Sorge um Alleinerziehende
Sie verwies dabei auf die schwierige Situation für Alleinerziehende in Deutschland. Der Druck, nicht in Armut abzurutschen, sei für diese Gesellschaftsgruppe "dramatisch".
Dem Bericht zufolge stehen rund zwei Millionen Kindern und Jugendlichen nur etwa 34 Prozent der finanziellen Mittel zur Verfügung, auf die ihre Altersgenossen in Familien mit zwei Elternteilen zurückgreifen können.
Ministerin verspricht Besserung
Bundesfamilienministerin Kristina Köhler, die den Bericht entgegennahm, versprach Besserung. Das Fehlen eines Elternteils dürfe kein Armutsrisiko sein, so die CDU-Politikerin. Sie sprach sich für eine substanziell bessere Förderung dieser Zielgruppe aus. Hierzu zählten ein besserer Wiedereinstieg in den Beruf, eine angemessene Kinderbetreuung, die Ausweitung des Unterhaltszuschusses sowie ein unbürokratischerer Kinderzuschlag.
In der Studie wurde die Lage der Kinder und Jugendlichen anhand von sechs Kategorien verglichen. Diese sind materielles Wohlbefinden, Gesundheit und Sicherheit, Bildung und Ausbildung, Beziehungen zu Familie und Gleichaltrigen Verhaltensrisiken sowie subjektives Wohlbefinden. Ausgewertet wurden unter anderem Daten von Eurostat, OECD, Weltbank, Weltgesundheitsorganisation, PISA und dem deutschen Mikrozensus.
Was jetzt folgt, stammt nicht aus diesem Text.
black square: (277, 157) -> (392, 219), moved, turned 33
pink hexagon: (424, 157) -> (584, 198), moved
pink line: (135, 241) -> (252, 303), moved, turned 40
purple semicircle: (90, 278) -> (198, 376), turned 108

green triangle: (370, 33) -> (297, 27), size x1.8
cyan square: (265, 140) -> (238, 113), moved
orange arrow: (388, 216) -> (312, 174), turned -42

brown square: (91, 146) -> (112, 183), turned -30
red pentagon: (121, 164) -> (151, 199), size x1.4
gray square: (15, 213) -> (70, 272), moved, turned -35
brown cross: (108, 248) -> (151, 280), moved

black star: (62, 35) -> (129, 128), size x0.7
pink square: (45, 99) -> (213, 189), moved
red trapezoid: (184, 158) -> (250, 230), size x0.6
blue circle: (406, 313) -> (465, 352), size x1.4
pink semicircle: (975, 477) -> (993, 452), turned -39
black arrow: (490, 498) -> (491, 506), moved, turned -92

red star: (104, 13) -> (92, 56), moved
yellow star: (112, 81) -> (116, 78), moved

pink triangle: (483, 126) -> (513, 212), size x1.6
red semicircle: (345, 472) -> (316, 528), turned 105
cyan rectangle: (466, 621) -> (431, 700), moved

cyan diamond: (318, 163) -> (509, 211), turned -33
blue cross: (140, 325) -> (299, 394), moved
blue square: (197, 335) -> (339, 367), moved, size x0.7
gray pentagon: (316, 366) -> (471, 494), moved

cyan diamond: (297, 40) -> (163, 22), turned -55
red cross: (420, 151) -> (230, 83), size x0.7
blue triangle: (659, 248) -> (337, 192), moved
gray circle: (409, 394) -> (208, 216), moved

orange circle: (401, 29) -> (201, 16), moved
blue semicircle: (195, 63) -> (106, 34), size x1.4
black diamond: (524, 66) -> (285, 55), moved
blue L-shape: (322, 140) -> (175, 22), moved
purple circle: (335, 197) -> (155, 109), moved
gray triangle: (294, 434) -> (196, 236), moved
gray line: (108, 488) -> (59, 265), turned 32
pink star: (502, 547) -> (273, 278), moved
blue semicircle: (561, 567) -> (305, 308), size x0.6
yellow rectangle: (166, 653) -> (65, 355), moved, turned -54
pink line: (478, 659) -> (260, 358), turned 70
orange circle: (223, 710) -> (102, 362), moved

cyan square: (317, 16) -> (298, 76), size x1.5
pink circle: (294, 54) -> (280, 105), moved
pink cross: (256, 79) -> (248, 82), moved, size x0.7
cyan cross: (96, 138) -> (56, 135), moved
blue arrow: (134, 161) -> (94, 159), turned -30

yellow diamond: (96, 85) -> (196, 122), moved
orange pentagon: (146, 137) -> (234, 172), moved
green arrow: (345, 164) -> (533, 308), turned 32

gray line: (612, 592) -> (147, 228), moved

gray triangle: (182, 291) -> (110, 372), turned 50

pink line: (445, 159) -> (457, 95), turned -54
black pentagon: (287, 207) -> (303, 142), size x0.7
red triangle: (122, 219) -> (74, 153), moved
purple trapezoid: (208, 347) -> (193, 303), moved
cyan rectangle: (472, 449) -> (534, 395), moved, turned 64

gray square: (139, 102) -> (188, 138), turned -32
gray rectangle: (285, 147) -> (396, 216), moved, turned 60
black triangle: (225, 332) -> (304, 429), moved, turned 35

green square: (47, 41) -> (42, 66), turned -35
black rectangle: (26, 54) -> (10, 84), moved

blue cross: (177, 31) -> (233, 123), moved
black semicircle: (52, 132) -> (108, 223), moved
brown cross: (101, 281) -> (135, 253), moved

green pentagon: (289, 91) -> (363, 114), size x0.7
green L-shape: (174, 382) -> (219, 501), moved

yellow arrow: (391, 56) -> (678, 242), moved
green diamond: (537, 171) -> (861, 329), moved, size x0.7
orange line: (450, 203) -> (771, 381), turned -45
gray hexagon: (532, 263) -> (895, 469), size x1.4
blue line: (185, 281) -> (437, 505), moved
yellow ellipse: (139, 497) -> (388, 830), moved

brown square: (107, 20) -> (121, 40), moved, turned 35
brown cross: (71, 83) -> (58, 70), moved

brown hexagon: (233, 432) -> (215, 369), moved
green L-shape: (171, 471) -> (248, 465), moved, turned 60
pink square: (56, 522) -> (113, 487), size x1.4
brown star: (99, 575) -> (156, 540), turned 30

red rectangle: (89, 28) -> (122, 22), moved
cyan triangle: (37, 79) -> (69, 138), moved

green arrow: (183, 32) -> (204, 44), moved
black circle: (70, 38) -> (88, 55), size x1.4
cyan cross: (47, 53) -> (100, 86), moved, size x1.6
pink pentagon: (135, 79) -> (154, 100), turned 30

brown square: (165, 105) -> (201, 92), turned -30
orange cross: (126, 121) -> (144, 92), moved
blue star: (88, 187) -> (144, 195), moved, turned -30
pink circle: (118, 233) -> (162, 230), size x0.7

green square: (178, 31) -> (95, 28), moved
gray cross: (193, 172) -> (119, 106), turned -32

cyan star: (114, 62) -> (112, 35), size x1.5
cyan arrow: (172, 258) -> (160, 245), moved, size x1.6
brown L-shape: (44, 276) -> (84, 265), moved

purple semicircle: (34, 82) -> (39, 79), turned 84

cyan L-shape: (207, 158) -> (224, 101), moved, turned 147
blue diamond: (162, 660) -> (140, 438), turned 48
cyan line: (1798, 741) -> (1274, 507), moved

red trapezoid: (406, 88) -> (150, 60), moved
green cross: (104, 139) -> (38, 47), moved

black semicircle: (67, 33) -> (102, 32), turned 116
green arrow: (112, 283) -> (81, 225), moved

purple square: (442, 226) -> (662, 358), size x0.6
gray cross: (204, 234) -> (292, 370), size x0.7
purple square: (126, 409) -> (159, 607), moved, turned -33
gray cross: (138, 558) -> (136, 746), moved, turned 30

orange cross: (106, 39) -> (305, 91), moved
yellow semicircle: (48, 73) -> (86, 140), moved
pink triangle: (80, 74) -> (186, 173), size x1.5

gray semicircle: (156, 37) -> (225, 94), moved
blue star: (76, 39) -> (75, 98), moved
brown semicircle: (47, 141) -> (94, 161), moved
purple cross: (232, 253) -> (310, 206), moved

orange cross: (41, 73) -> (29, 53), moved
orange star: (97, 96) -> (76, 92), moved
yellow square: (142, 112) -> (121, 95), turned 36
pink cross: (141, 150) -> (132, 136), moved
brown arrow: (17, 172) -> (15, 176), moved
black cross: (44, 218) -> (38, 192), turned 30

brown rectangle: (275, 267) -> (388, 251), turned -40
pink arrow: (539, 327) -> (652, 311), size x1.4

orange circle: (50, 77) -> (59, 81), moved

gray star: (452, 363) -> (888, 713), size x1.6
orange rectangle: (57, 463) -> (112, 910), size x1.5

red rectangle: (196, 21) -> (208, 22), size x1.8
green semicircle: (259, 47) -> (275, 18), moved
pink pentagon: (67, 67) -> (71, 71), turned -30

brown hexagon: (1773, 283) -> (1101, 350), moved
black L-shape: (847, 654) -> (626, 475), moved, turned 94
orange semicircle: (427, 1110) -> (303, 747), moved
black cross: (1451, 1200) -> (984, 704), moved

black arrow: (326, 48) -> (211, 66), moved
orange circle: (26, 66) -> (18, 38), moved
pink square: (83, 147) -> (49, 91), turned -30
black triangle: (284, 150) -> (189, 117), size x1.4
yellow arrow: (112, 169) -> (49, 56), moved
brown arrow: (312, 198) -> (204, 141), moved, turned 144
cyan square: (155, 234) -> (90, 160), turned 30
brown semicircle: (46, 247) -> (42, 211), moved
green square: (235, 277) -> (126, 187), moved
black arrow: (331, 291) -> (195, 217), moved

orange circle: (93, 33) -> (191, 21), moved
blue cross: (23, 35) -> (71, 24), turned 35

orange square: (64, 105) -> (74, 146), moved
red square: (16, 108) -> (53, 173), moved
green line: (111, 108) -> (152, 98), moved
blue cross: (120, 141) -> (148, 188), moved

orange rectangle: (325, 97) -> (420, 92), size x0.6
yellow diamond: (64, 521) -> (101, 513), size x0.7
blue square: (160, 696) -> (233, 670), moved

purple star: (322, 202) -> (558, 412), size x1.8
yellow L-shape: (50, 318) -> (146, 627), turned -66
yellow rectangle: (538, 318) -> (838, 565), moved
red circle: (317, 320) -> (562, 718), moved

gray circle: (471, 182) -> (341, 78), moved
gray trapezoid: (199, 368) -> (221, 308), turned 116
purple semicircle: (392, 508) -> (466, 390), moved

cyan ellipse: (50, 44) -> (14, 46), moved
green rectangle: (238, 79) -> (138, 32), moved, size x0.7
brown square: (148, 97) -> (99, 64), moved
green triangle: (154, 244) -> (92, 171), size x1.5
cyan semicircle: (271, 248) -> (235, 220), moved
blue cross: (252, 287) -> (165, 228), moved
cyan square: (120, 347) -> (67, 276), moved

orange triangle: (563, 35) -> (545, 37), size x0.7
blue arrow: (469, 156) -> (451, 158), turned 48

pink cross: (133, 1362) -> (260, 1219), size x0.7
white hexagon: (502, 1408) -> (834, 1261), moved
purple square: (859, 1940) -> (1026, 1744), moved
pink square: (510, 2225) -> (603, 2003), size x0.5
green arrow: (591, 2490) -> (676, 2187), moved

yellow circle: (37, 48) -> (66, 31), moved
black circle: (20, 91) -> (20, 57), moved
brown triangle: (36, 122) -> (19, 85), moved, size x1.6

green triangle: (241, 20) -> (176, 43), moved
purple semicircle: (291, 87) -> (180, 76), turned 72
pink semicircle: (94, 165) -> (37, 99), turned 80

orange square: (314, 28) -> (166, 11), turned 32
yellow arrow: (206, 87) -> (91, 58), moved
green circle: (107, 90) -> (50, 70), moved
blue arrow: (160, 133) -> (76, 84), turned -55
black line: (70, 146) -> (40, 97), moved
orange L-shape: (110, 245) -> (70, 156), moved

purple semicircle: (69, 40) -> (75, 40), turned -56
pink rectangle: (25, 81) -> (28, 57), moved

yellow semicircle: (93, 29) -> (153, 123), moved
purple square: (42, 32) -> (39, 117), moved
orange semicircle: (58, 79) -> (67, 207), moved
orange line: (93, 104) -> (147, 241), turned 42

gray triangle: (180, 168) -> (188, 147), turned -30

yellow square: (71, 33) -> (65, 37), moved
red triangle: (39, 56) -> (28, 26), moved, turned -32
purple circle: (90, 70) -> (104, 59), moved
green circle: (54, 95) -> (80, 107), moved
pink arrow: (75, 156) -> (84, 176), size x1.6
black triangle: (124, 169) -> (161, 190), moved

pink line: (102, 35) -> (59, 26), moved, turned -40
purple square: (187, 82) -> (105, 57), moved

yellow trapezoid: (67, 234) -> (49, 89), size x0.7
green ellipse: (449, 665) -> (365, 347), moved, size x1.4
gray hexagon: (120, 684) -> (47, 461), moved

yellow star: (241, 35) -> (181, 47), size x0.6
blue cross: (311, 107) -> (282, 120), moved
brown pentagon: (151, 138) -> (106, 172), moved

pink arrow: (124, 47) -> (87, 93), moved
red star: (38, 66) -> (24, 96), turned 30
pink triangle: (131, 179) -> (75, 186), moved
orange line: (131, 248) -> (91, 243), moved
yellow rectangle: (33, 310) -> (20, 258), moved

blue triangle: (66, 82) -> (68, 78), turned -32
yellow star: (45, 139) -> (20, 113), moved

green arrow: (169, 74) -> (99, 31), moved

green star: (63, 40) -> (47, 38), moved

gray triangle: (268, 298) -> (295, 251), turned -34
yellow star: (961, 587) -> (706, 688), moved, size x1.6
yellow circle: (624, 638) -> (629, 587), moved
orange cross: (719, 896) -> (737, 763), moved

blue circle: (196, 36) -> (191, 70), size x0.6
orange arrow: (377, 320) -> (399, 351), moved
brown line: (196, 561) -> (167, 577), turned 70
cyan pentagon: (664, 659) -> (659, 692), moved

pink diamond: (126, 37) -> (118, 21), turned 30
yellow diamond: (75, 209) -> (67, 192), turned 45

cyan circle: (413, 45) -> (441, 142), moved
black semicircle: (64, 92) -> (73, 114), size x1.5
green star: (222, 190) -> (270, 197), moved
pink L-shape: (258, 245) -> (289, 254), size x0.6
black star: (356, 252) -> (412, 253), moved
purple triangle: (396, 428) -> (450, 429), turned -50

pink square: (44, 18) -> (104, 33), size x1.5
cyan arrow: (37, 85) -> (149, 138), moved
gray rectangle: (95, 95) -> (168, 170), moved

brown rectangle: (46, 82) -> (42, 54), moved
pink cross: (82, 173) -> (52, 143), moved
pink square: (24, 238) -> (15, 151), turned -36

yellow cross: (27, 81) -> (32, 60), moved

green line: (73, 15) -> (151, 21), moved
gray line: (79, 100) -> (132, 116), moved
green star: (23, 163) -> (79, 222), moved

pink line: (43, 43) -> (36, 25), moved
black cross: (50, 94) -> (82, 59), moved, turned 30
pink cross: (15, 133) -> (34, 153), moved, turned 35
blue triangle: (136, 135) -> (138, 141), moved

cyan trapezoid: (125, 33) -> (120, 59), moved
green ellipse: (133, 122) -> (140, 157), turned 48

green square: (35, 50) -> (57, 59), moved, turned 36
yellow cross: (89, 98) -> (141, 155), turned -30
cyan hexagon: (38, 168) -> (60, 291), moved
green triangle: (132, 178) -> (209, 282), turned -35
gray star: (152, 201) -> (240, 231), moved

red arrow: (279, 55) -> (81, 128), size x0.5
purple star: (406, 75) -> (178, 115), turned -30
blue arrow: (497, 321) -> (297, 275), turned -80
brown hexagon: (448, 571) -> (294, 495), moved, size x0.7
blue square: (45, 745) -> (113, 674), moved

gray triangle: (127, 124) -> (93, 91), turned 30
Übergewicht ist ein Poblem
Deutschland hat sich in den Dimensionen Bildung, Beziehungen zu Gleichaltrigen und Familie sowie Verhalten und Risiken verbessert. Bei Gesundheit und Sicherheit liegt Deutschland im Mittelfeld.
Defizite gibt es weiter hinsichtlich der Säuglingssterblichkeit, des Geburtsgewichts der Kinder und der Impfrate. Rund zwölf Prozent der Jugendlichen im Alter von 13 und 15 Jahren in Deutschland leiden an Übergewicht und Bewegungsmangel. Das UN-Kinderhilfswerk appellierte an Bundesregierung, Länder und Kommunen, das Wohlbefinden und die Rechte der Kinder zum Maßstab ihrer politischen Entscheidungen zu machen.
Kinder dürften nicht nur aus der Perspektive ihrer Leistungsfähigkeit beurteilt werden. Ihr Selbstvertrauen und ihre Rechte müssen grundlegend gestärkt werden, am besten durch Verankerung im Grundgesetz.